• [THE PROBLEM] The output should be all lines of the entries below in which the word "RewardsPoint" occurs.

((

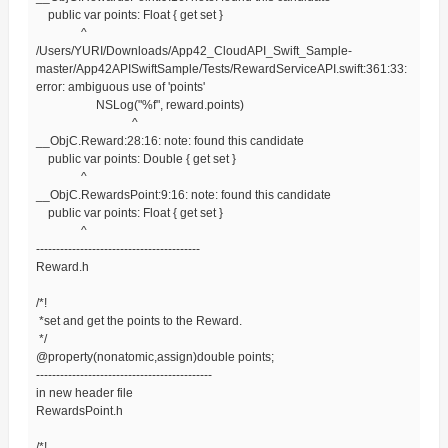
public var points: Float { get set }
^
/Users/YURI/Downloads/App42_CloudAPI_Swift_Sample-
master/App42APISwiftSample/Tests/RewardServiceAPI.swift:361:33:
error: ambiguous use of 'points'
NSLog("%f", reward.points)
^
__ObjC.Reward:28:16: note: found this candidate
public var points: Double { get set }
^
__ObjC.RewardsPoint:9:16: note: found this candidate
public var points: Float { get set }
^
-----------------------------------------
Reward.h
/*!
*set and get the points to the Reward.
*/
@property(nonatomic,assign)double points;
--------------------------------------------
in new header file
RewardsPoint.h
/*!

))

• [FINAL ANSWER]
__ObjC.RewardsPoint:9:16: note: found this candidate
RewardsPoint.h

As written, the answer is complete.